By guest author Vol Lindsey.
08/20/19
Cardinal
(The color of love)
They had been coming around all summer
punctuating the green canopy of this great white
oak just beyond my second story deck.
He was brilliant as a splash of fire when he
turned his masquerade face to watch her lite
on nearby twigs and limbs. She wore dusky pink
instead of red, a flirt she was, but smart enough
to know seduction was the labor of any man
worth a lifetime singing from the evening
tops of trees.
They seemed to know I loved their play,
flitting into the feeder I made for them while
I sat back to watch. They like safflower, and
cracked corn, but sunflower seeds seem to make
their day. Sometimes he would take kernels
to feed her with sweet birdie kisses and sing
my morning awake with the coffee I used to help
brave the gnats and mosquitos.
Did you know?

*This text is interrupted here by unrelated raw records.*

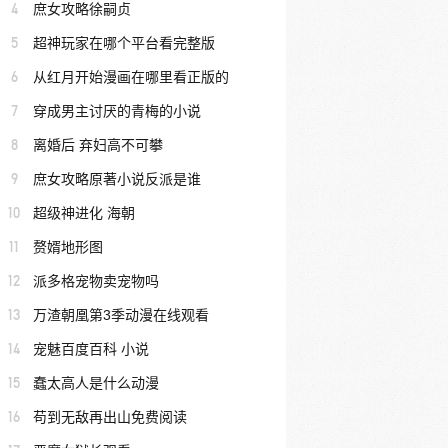
4
庶女攻略徐嗣贞
5
超神玩家在哪个平台看完整版
6
从红月开始漫画在哪里看正版的
7
穿成男主讨厌的青梅的小说
8
离婚后 弃妇高不可攀
9
庶女攻略原著小说反派是谁
10
超级神进化 海朝
11
赘婿地形图
12
派多格宠物卖宠物吗
13
万渣朝凰第3季动漫在线观看
14
宠魅百度百科 小说
15
蠢太高人是什么动漫
16
苟到无敌再出山免费阅读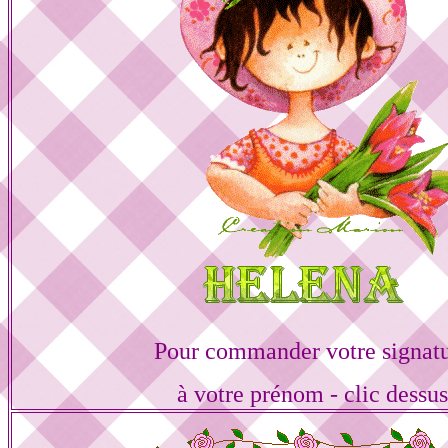
Pour commander votre signat
à votre prénom - clic dessu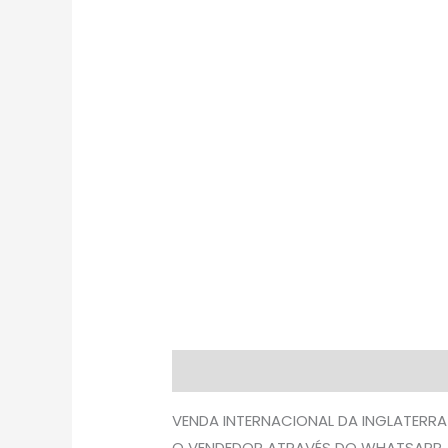
Descrição
Avaliações (0)
VENDA INTERNACIONAL DA INGLATERRA
O VENDEDOR ATRAVÉS DO WHATSAPP.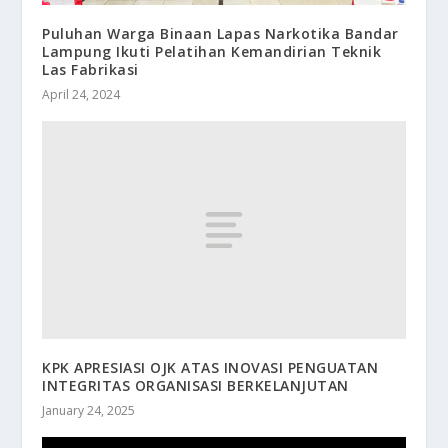
Puluhan Warga Binaan Lapas Narkotika Bandar
Lampung Ikuti Pelatihan Kemandirian Teknik
Las Fabrikasi
April 24, 2024
KPK APRESIASI OJK ATAS INOVASI PENGUATAN
INTEGRITAS ORGANISASI BERKELANJUTAN
January 24, 2025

Cardinals mate for life, happy
to raise squeeky babies in their high-rise
apartments. Their story was a novel I watched
unfold from spring flowers through a humid July
and into the blaze of August.
This morning I went outside to see what the new day
had brought, and there she was, a little mound
of feathers, rustling gentle in the breeze, her head
resting on a little dais of broken wood at the foot
of a window I had cleaned to invisibility
yesterday afternoon.
In the picture-book of images indelibly printed in the
pages of myself is this new one, poignant and bitter,
and oh, so sweet. But there is something else;
in the off season, cardinals tend to flock together
because so many die in winter. It is there,
in the ice and snow, that love is often born again.